[Opening Supplied records section]
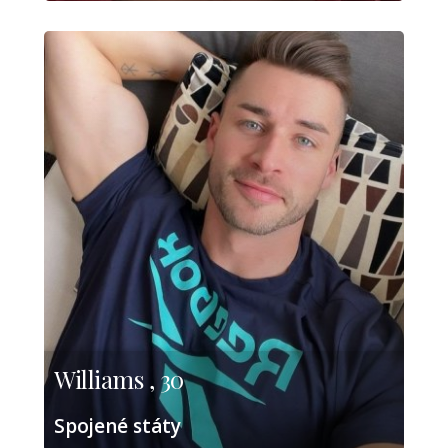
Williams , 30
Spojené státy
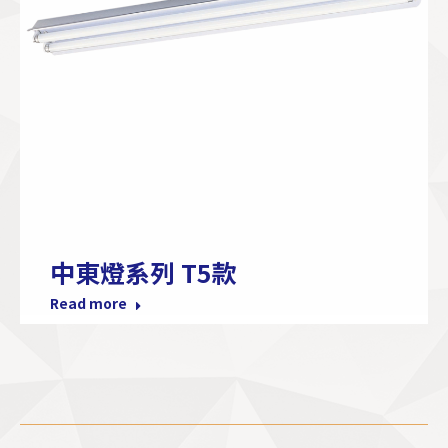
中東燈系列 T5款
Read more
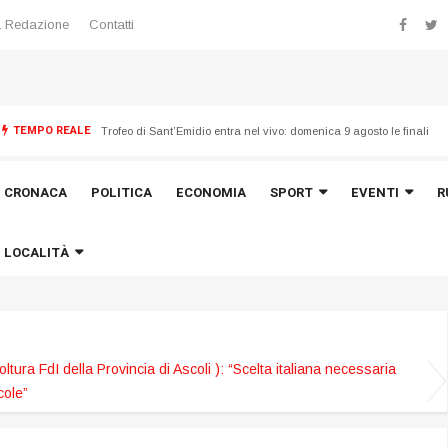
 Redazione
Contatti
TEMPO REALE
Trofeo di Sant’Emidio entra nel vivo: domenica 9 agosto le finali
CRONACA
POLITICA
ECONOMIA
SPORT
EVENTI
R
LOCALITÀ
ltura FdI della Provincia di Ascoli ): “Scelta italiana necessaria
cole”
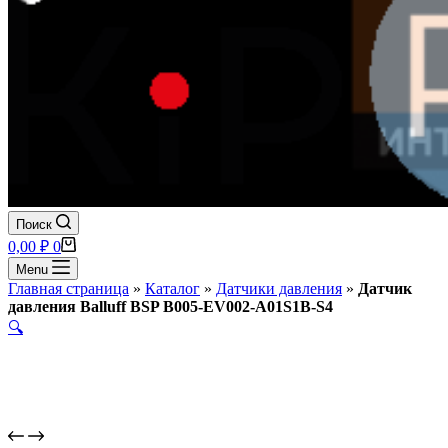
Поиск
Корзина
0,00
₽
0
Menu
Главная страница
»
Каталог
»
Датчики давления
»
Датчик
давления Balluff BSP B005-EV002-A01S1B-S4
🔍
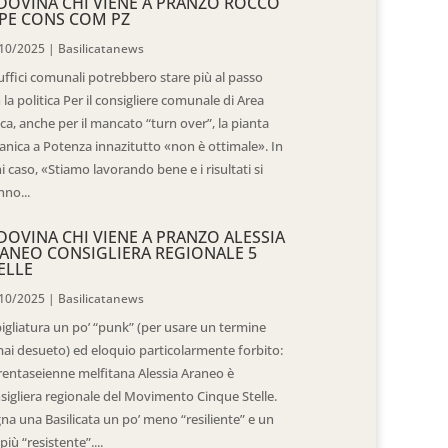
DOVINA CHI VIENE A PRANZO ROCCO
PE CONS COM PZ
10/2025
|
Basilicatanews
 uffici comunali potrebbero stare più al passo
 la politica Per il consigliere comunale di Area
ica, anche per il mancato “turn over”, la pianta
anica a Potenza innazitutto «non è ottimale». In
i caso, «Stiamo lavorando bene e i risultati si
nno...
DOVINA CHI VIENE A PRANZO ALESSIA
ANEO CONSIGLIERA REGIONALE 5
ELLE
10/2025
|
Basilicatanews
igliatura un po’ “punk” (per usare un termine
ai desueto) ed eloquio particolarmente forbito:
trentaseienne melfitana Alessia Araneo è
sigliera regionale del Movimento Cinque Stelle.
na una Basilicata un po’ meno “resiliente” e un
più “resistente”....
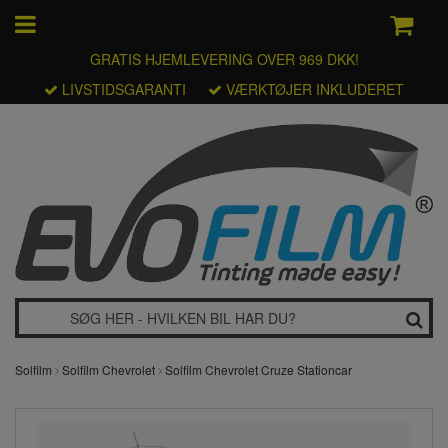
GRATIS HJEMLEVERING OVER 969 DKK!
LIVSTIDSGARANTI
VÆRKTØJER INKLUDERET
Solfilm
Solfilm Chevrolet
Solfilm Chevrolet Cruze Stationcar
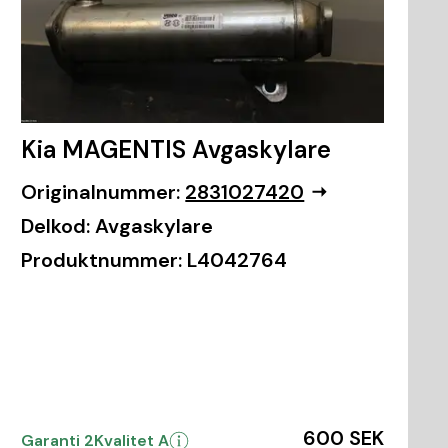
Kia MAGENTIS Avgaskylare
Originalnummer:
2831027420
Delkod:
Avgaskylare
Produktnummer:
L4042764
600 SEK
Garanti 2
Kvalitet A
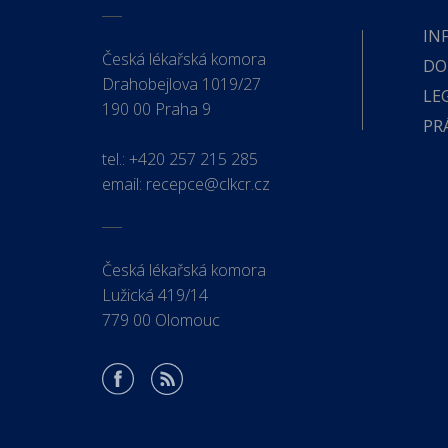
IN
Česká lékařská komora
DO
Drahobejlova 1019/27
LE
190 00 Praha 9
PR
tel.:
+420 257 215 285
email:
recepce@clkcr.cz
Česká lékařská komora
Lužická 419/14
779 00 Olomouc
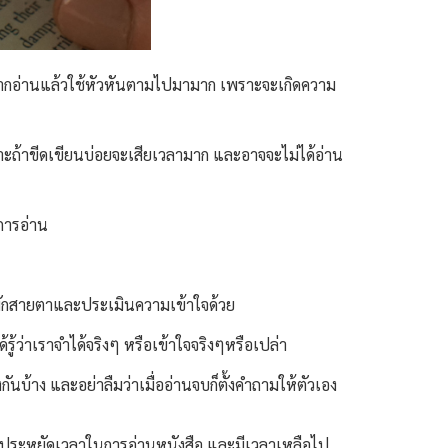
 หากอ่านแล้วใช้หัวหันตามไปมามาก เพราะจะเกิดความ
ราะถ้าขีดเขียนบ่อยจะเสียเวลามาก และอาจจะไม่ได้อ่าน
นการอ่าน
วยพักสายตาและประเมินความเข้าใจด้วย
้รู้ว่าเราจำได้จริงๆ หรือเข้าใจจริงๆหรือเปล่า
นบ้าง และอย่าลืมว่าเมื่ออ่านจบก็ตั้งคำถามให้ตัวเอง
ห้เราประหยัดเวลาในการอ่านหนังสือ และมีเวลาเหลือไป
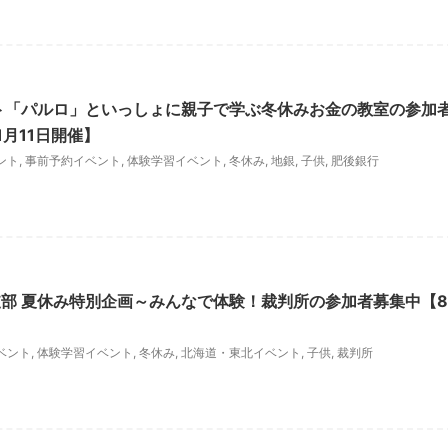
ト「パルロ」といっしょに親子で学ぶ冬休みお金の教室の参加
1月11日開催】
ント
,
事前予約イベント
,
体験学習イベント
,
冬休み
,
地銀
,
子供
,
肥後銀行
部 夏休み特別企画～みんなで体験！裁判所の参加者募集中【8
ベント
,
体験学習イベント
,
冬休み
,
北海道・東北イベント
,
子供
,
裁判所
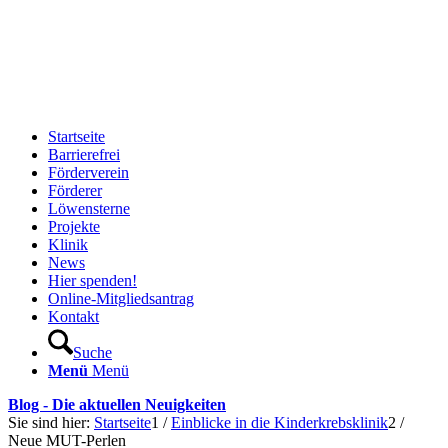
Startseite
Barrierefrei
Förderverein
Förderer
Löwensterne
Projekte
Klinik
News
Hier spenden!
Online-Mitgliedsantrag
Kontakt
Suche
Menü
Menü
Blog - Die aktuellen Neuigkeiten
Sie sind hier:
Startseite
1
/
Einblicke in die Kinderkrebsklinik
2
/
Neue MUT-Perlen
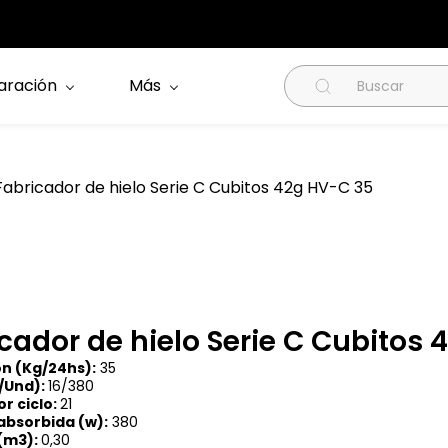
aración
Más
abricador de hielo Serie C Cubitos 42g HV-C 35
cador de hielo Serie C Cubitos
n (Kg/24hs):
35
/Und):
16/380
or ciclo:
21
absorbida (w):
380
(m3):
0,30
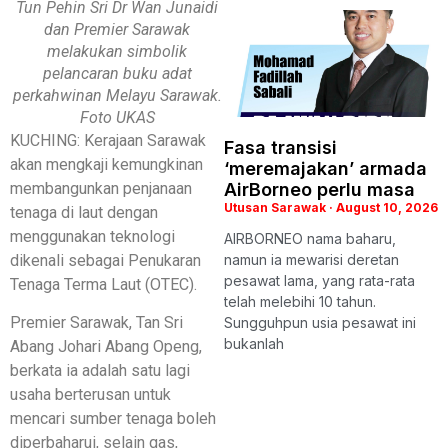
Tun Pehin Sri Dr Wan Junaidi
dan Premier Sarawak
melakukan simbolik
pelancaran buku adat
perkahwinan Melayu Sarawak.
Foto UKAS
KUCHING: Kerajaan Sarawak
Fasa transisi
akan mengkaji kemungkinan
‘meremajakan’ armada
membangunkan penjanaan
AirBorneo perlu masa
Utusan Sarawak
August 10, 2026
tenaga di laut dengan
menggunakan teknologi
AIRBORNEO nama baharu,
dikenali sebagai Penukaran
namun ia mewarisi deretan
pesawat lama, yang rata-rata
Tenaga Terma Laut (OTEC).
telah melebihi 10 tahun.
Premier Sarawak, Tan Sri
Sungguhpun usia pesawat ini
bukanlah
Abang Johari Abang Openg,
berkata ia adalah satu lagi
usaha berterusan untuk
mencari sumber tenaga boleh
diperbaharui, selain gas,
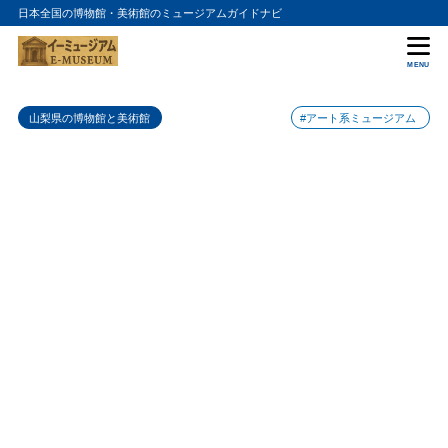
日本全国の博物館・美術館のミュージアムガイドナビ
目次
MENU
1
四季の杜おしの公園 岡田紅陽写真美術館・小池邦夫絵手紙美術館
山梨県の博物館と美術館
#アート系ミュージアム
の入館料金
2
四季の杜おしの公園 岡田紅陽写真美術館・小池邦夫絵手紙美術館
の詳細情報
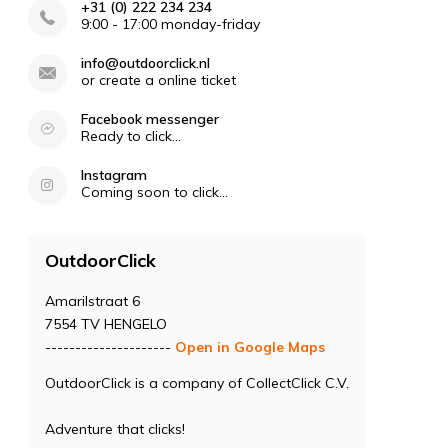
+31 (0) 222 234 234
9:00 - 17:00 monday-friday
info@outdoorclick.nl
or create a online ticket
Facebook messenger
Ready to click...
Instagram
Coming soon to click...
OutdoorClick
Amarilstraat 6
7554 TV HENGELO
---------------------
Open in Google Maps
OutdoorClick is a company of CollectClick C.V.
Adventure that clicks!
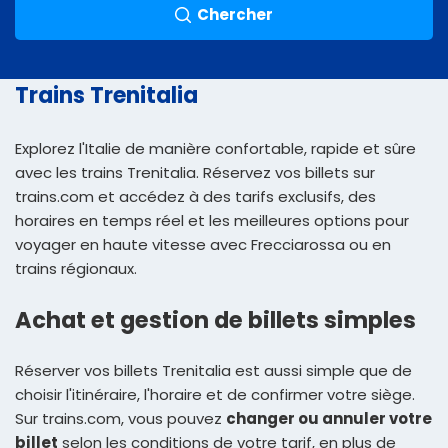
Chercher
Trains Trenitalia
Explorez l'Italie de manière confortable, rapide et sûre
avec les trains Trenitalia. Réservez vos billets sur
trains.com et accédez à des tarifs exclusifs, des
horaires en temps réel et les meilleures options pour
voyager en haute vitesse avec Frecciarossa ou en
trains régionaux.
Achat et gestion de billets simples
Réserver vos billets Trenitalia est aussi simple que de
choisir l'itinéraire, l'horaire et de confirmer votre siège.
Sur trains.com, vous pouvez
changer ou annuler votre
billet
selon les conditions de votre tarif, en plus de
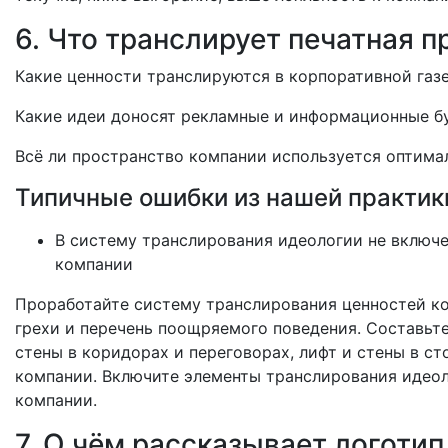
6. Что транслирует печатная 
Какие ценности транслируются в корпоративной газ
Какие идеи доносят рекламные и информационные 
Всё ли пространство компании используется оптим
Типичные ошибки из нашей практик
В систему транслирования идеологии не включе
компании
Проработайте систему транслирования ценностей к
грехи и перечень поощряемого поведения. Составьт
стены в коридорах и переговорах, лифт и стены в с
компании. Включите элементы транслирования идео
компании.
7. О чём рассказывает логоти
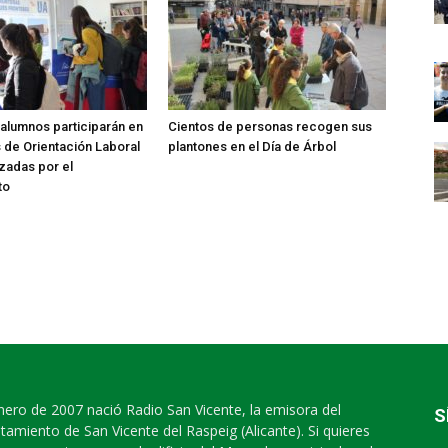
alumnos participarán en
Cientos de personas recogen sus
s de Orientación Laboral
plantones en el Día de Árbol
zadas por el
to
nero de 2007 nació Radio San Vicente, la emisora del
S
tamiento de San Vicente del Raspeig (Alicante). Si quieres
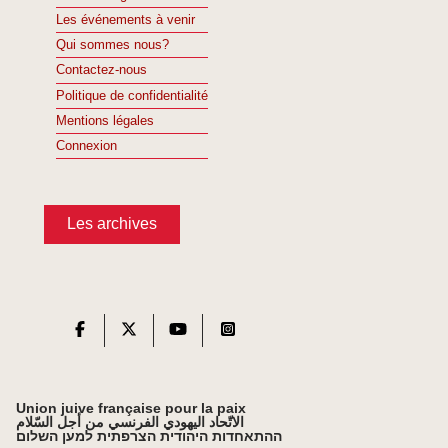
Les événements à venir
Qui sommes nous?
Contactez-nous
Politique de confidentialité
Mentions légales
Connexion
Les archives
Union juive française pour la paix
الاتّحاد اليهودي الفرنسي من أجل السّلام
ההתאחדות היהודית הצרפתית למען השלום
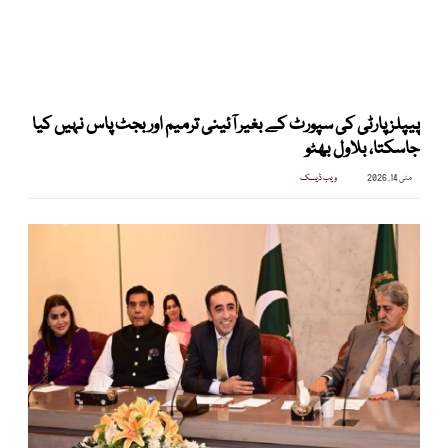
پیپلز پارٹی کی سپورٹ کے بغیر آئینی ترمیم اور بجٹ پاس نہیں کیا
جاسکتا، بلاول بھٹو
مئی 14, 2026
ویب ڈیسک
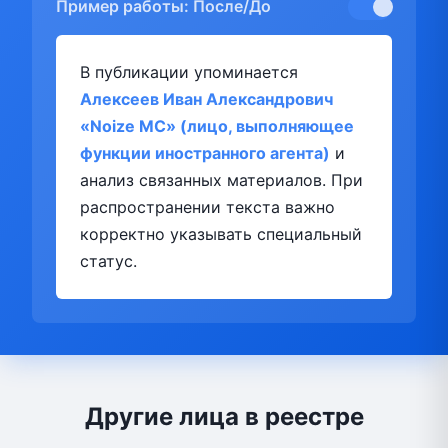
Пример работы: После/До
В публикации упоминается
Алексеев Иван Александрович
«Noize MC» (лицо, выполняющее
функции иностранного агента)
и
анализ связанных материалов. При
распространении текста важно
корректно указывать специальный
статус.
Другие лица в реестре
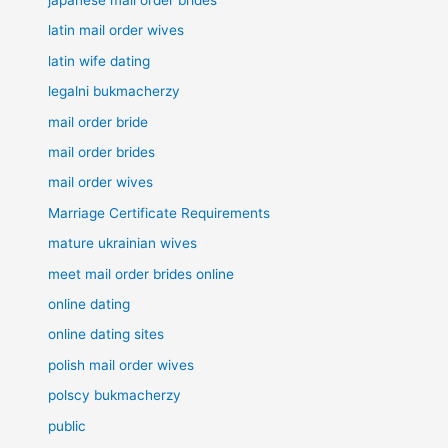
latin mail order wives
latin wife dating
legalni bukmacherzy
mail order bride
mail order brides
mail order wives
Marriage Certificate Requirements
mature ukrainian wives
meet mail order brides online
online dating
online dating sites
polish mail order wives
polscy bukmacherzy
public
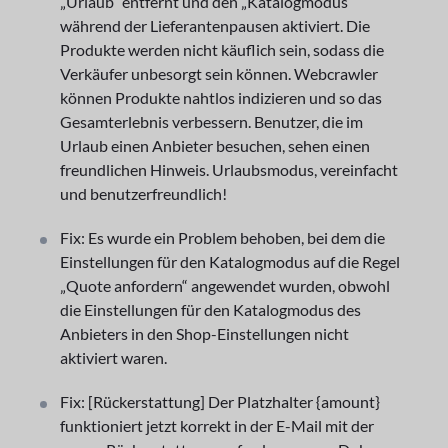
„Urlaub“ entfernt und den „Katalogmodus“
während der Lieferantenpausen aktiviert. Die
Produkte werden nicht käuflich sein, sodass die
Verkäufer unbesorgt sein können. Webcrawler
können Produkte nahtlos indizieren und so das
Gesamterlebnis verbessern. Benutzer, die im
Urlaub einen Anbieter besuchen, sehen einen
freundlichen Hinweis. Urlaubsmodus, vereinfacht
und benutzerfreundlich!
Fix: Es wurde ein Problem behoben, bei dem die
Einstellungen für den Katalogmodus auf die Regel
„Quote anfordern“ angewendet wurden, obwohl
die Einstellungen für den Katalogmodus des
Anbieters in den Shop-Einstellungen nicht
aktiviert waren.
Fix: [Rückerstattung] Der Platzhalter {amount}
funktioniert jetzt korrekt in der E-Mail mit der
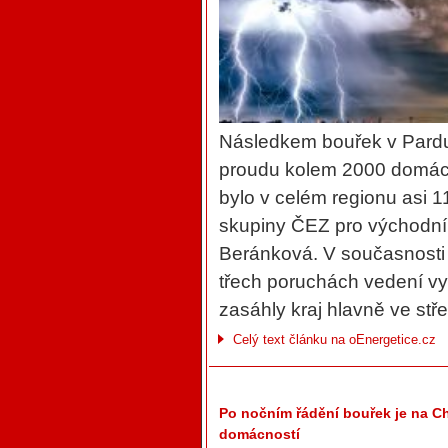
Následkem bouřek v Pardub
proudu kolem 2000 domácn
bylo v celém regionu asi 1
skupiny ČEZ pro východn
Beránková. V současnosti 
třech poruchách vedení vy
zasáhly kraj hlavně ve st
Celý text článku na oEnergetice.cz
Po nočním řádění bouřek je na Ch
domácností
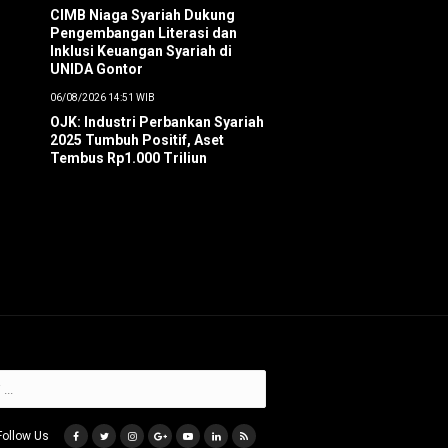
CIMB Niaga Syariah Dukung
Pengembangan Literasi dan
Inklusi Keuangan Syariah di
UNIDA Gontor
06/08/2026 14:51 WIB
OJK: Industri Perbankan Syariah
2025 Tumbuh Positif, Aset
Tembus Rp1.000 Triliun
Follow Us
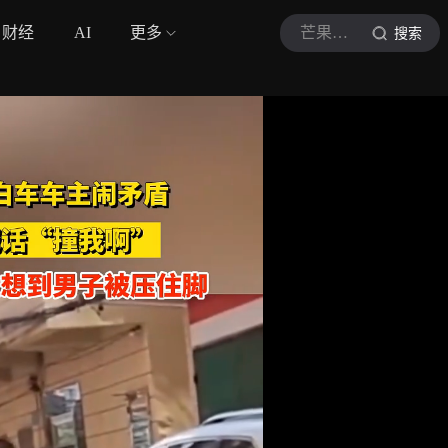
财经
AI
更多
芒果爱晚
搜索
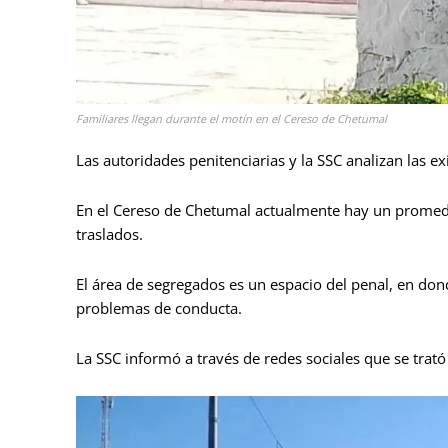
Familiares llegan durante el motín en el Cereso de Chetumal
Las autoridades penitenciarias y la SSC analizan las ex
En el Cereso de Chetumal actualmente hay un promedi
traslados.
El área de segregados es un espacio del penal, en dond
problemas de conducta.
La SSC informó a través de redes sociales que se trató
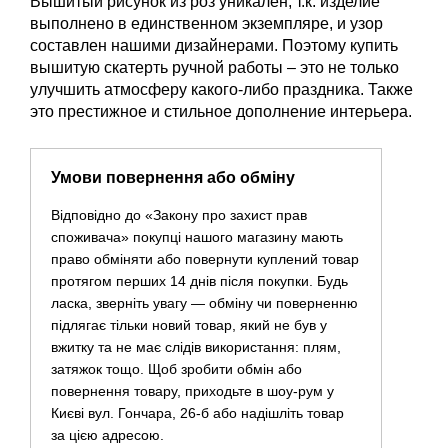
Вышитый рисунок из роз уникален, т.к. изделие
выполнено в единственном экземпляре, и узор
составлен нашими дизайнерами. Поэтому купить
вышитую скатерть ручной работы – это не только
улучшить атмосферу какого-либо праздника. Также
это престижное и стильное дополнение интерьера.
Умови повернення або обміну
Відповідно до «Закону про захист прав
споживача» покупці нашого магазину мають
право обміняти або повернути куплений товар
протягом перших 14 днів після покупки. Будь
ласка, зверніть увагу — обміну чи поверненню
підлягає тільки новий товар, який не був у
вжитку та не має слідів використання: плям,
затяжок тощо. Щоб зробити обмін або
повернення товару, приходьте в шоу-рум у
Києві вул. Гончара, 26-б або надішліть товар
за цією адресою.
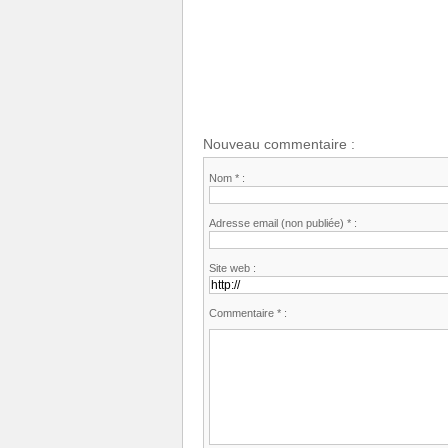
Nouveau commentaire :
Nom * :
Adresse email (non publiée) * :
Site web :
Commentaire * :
[Closing Supplied records section]
### [Problem]
Pictures excluded, copy the lines exactly from where the material starts to the line with "uffici comunali potrebbero", inclusive.

### [Completed task]
Williams , 30
Spojené státy
中東燈系列 T5款
Read more
 Redazione
Contatti
TEMPO REALE
Trofeo di Sant’Emidio entra nel vivo: domenica 9 agosto le finali
CRONACA
POLITICA
ECONOMIA
SPORT
EVENTI
R
LOCALITÀ
ltura FdI della Provincia di Ascoli ): “Scelta italiana necessaria
cole”
Поиск
Корзина
0,00
₽
0
Menu
Главная страница
»
Каталог
»
Датчики давления
»
Датчик
давления Balluff BSP B005-EV002-A01S1B-S4
🔍
DOVINA CHI VIENE A PRANZO ROCCO
PE CONS COM PZ
10/2025
|
Basilicatanews
 uffici comunali potrebbero stare più al passo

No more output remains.